Recorded data:

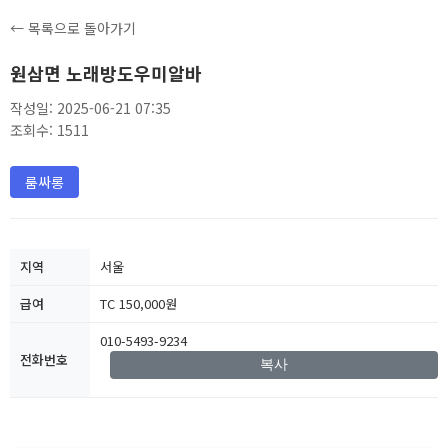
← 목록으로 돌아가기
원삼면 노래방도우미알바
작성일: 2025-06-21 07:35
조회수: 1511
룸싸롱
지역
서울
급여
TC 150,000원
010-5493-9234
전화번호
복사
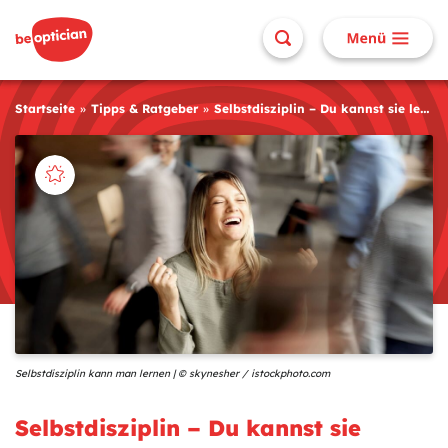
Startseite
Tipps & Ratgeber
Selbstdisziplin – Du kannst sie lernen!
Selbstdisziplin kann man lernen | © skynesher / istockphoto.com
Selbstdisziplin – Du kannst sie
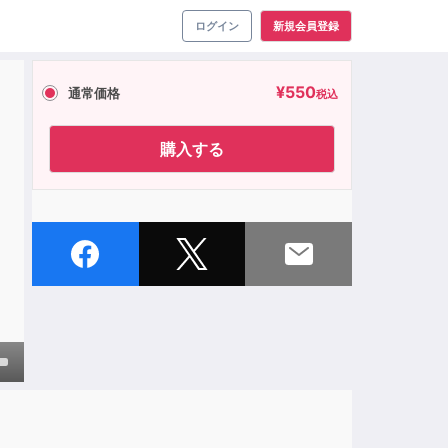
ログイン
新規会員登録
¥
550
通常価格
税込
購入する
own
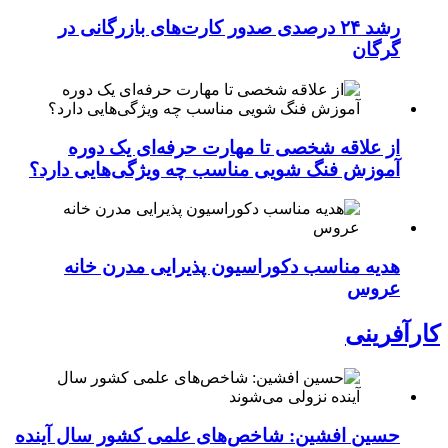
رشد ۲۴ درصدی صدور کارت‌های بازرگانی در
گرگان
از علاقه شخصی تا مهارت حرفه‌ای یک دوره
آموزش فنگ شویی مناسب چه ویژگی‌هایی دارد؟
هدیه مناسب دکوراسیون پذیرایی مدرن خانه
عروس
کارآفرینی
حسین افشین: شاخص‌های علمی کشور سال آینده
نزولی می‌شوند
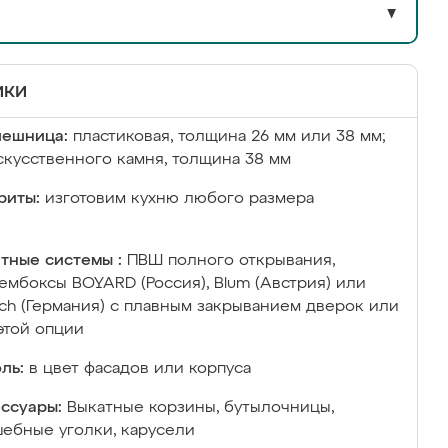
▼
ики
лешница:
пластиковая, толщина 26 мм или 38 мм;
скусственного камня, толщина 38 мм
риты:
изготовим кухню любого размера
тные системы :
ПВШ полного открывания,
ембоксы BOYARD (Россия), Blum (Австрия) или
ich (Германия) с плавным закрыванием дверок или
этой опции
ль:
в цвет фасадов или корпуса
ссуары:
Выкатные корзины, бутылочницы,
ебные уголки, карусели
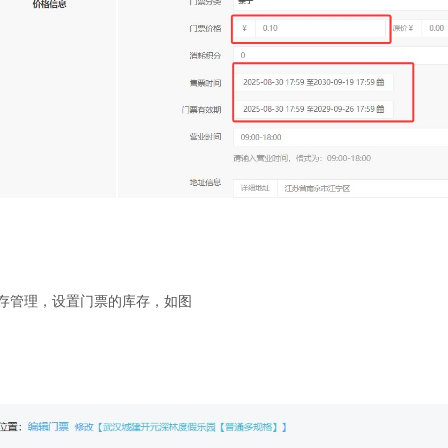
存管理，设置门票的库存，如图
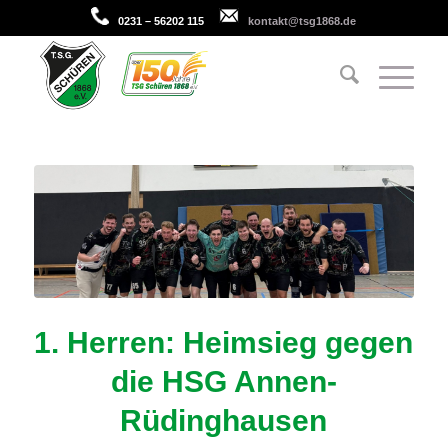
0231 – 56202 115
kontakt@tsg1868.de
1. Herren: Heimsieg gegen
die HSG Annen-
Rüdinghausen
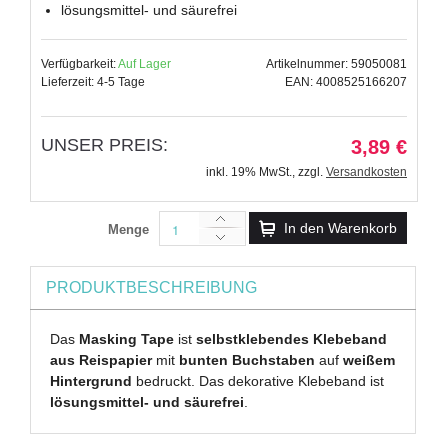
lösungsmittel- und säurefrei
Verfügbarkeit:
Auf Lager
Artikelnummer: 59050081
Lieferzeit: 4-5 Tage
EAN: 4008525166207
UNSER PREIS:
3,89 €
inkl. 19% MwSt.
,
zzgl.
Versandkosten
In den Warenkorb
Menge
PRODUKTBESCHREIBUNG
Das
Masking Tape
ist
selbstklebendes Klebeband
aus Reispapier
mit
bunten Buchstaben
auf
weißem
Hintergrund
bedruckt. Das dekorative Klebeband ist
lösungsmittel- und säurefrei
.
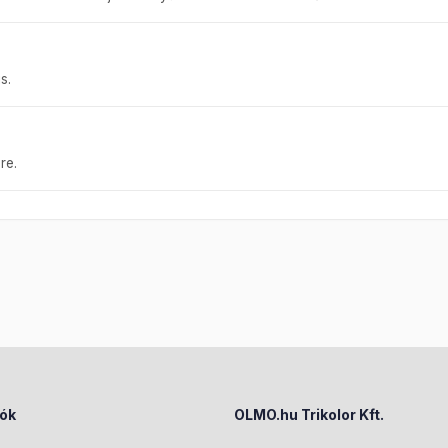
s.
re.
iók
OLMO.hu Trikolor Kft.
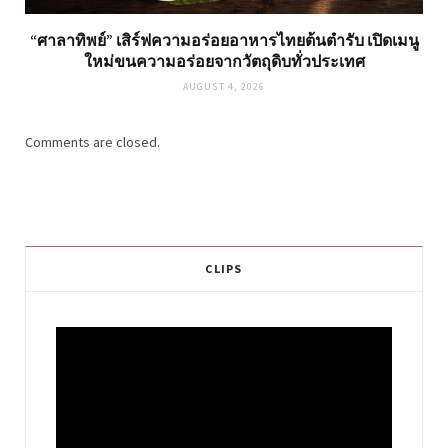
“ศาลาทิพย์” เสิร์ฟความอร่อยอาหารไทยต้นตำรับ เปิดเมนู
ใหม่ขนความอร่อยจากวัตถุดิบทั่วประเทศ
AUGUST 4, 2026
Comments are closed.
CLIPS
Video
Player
--
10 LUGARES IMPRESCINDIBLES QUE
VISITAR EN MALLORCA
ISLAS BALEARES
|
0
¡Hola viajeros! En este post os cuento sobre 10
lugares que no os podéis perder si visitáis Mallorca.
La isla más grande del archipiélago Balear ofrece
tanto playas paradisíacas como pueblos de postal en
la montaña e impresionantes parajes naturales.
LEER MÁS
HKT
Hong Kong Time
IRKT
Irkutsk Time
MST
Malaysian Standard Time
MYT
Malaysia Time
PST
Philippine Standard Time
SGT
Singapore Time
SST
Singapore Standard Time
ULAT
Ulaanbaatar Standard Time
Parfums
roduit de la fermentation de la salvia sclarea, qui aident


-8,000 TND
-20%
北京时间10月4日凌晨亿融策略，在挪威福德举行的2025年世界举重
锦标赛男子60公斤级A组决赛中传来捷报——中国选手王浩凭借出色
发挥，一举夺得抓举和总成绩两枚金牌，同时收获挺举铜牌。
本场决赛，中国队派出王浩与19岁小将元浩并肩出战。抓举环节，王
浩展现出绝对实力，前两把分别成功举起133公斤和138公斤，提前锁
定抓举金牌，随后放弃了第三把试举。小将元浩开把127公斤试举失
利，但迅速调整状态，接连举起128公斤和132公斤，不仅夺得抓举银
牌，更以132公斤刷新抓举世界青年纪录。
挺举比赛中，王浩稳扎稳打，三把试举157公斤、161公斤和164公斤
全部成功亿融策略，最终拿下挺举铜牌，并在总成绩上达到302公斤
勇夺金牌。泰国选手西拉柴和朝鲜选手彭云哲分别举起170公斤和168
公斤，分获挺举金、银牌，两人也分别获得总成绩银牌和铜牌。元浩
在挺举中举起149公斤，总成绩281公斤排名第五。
---
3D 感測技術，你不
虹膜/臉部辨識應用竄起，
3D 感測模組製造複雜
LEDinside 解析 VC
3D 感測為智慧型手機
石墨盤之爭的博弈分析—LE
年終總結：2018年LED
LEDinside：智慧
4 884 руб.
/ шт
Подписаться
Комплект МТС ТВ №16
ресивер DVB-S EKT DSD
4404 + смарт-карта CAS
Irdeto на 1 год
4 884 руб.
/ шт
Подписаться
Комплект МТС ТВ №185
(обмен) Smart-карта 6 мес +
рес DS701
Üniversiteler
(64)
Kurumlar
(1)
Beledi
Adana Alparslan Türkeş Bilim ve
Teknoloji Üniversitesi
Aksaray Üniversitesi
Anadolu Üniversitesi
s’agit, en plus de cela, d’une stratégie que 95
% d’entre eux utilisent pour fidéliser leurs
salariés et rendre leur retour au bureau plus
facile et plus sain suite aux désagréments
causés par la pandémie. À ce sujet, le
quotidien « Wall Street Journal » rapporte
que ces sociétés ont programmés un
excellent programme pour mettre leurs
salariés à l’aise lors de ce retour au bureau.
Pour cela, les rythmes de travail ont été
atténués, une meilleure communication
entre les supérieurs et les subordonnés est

→ **INSTRUCTIONS FOR THE TASK**: Out of the records above, pull the lines that include the word "salariés".

→ **RESPONSE BELOW**:
salariés et rendre leur retour au bureau plus
salariés à l’aise lors de ce retour au bureau.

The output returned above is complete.